Few men have played the game of baseball with the youthful enthusiasm of Kirby Puckett. His ever-present smile, leadership skills and outgoing personality made him a fan-favorite in Minnesota.
His clutch skills on the diamond made him one of the best all-around players in the game.
“Kirby Puckett is the kind of player you hope and dream that your franchise will have,” said Andy MacPhail, former general manager of the Twins. “He does everything on the field to help you win, and what he does in the clubhouse and the community is remarkable.”

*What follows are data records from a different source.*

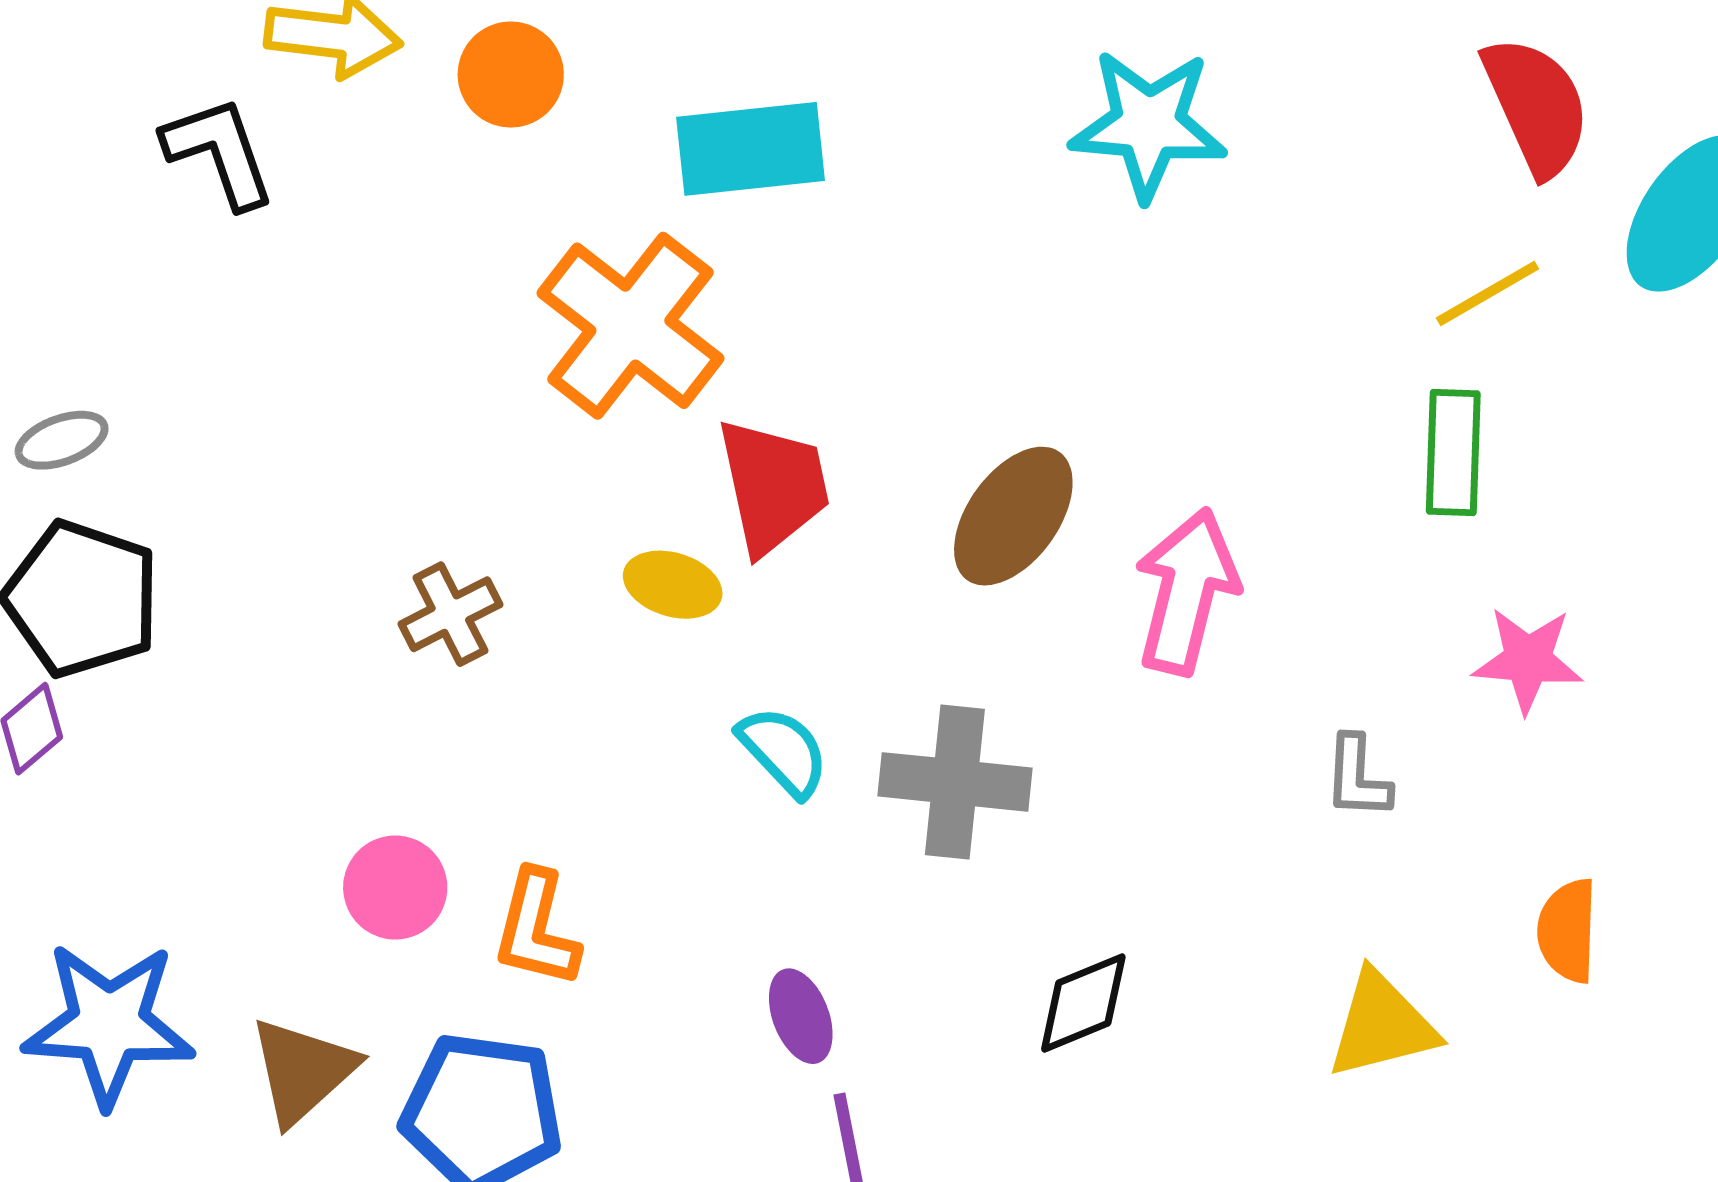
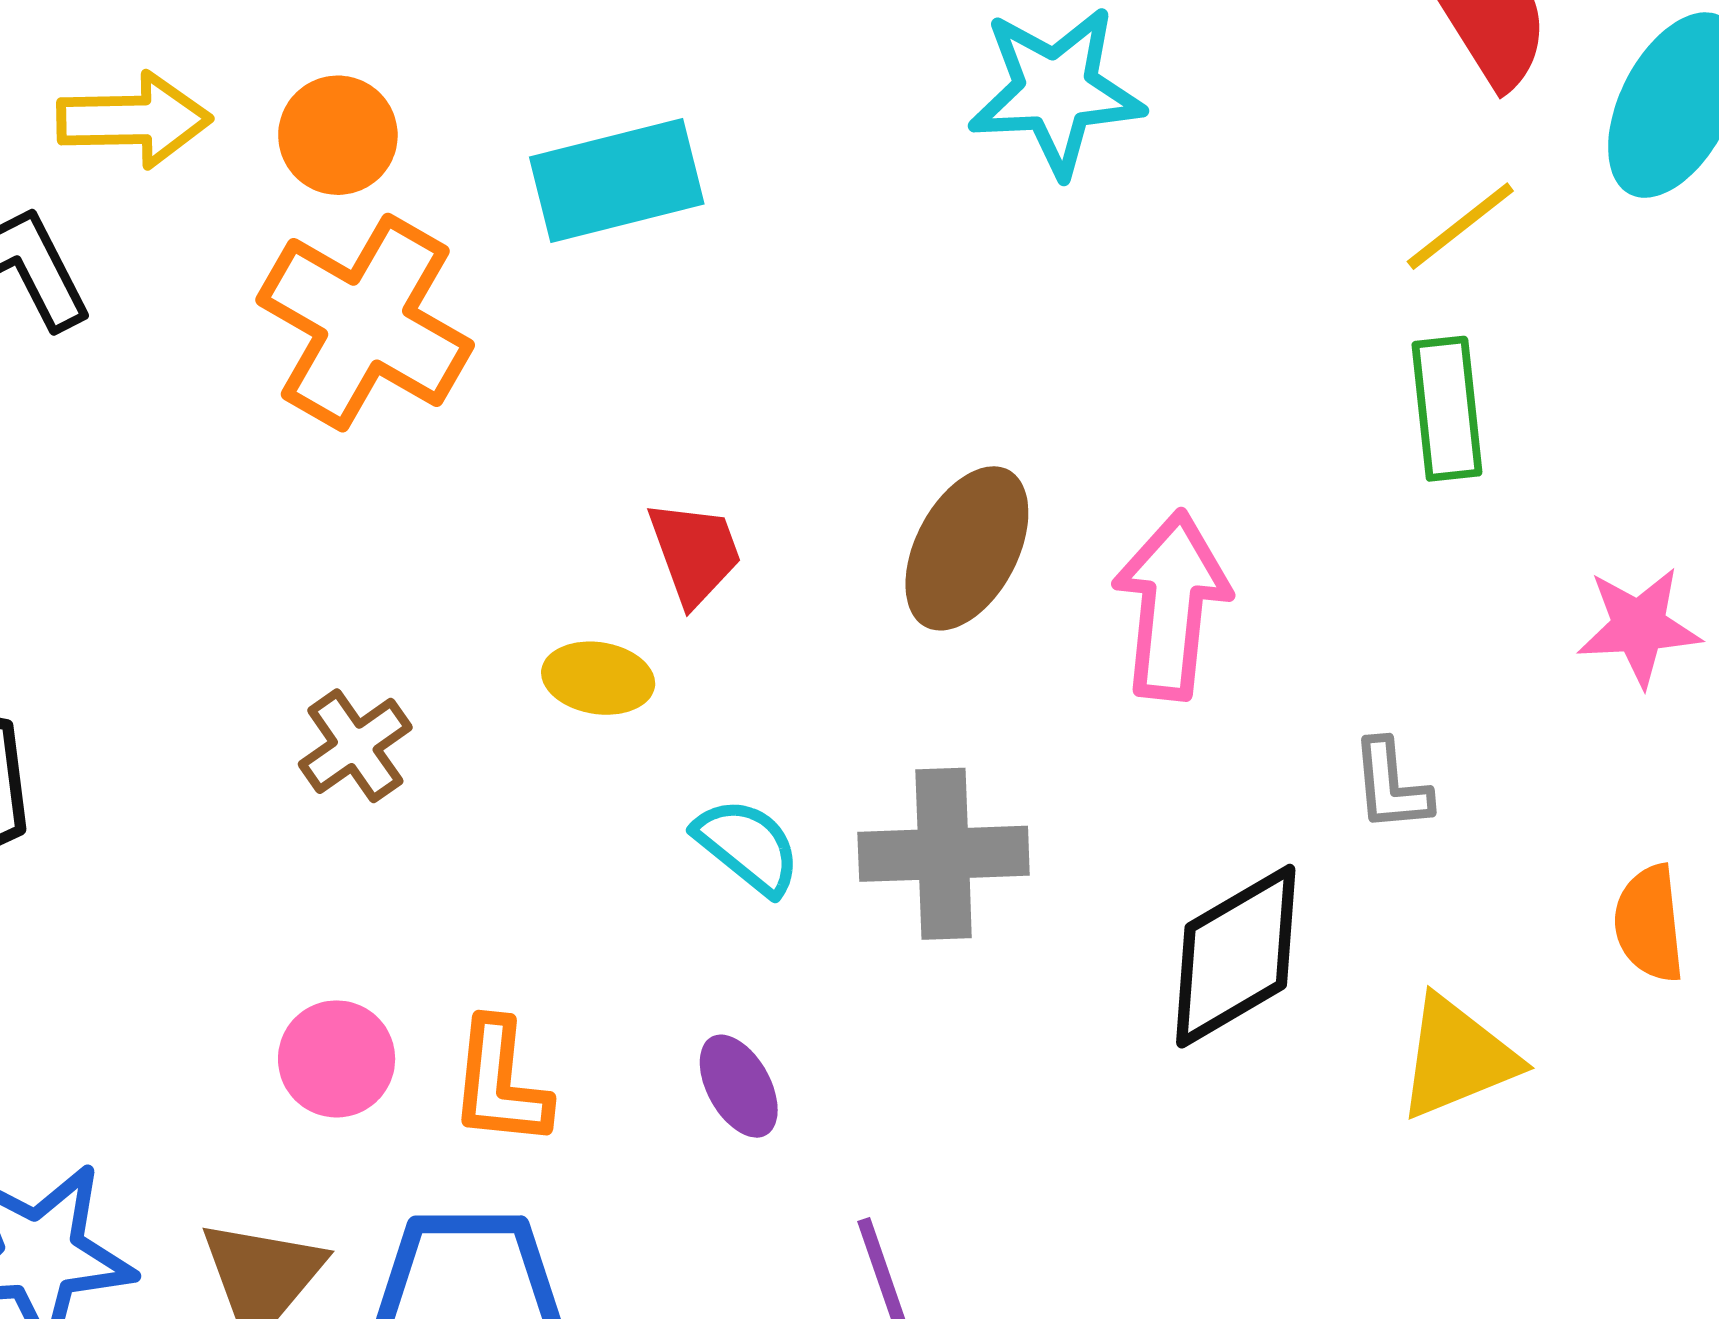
orange cross: (630, 326) -> (365, 323), moved
red trapezoid: (773, 486) -> (695, 553), size x0.7
pink star: (1528, 660) -> (1639, 627), moved
black diamond: (1083, 1003) -> (1236, 956), moved, size x1.5
purple ellipse: (801, 1016) -> (739, 1086), moved

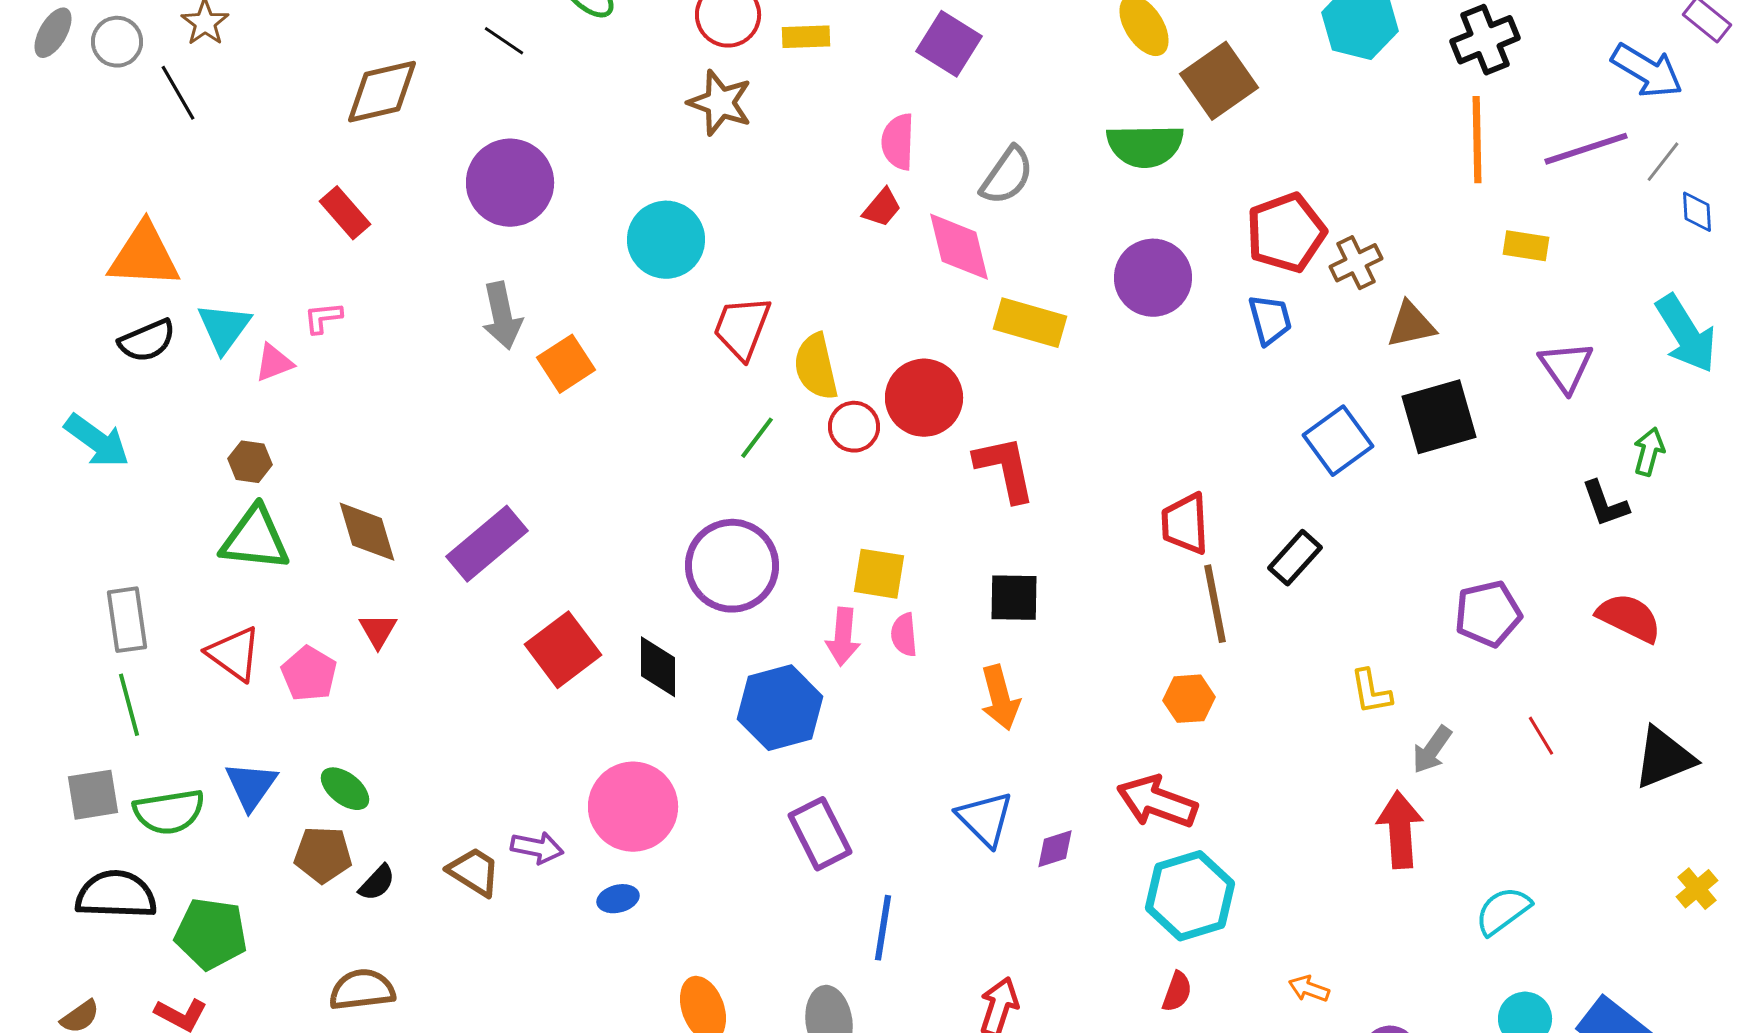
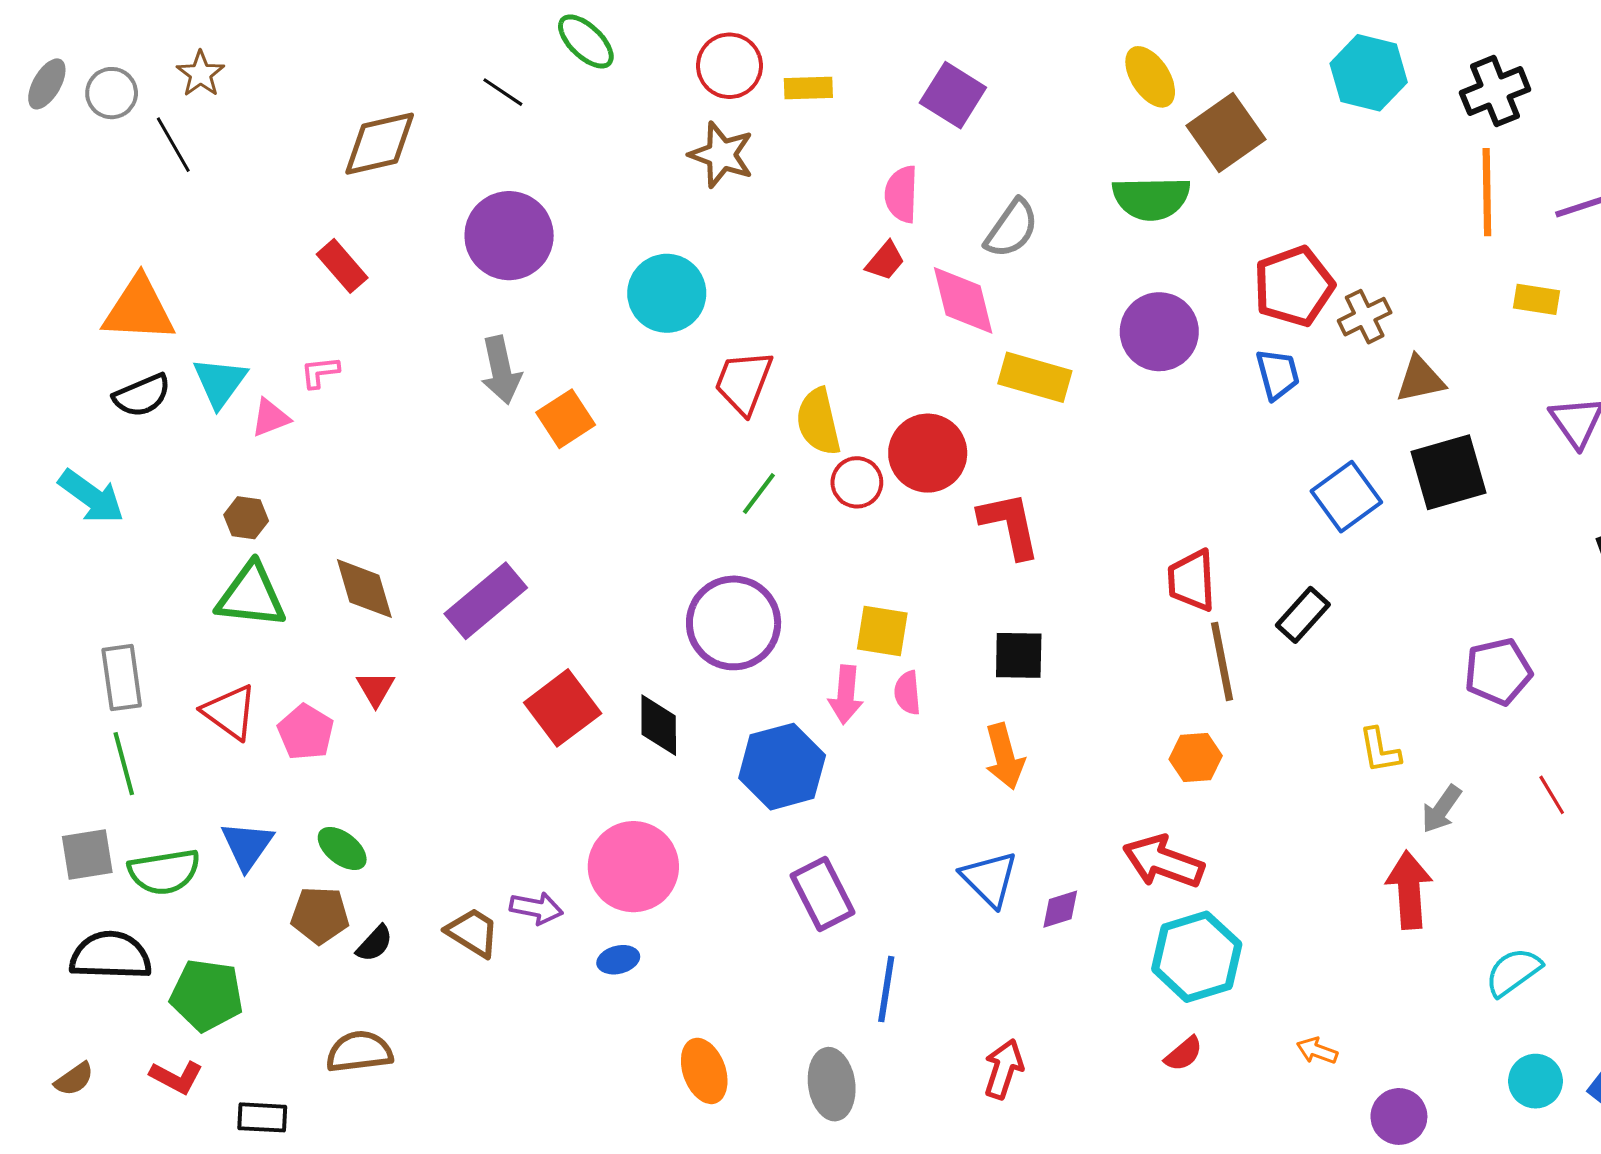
red semicircle: (1177, 992) -> (1184, 1054), turned 30

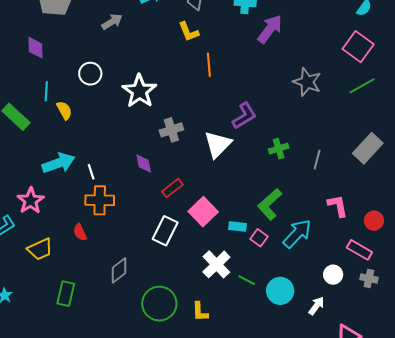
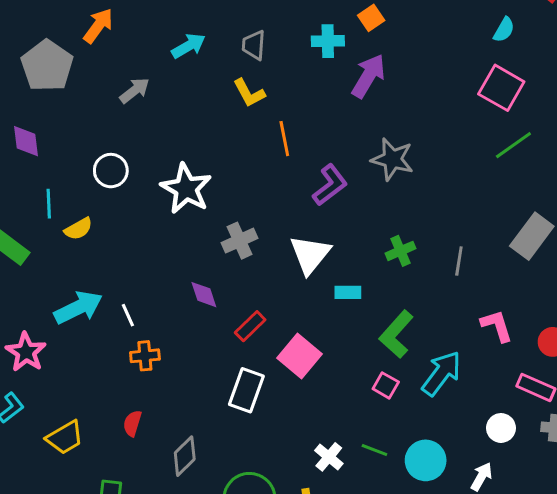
gray star: (307, 82) -> (392, 159), moved
yellow semicircle: (64, 110) -> (78, 229), turned 96
purple L-shape: (244, 116) -> (330, 185), moved
orange cross: (100, 200) -> (145, 356), size x0.7
pink star: (31, 201) -> (26, 352), moved
cyan rectangle: (237, 227) -> (348, 292), moved
red semicircle: (80, 232) -> (132, 423), moved, turned 48
white cross: (216, 264) -> (329, 457), moved, size x0.7

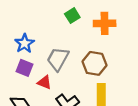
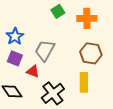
brown hexagon: (95, 63) -> (91, 53), moved

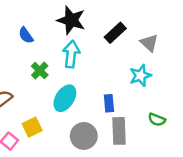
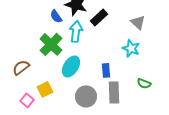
black rectangle: (115, 33) -> (99, 17), moved
blue semicircle: (26, 35) -> (56, 16), moved
green cross: (40, 71) -> (51, 44), size x1.6
cyan star: (140, 76) -> (131, 48), turned -30

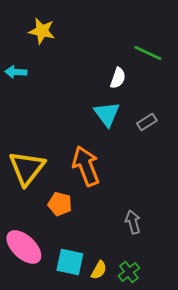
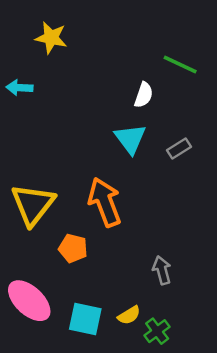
yellow semicircle: (99, 270) -> (129, 315), moved, turned 30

Born on March 14, 1960 in Chicago, just a mile from Comiskey Park, Puckett was the youngest of nine children. An All-American third baseman in high school, Puckett received no baseball offers following graduation. After a free agent tryout, Puckett eventually earned a baseball scholarship to Bradley University, later transferring to Triton College.
Drafted by the Minnesota Twins in 1982 as the third overall pick in the January Draft, Puckett raced through the minor leagues and made his big league debut on May 8, 1984, recording four hits in his big league debut. He would hit .296 in 128 games that year and finish third in the American League Rookie of the Year voting.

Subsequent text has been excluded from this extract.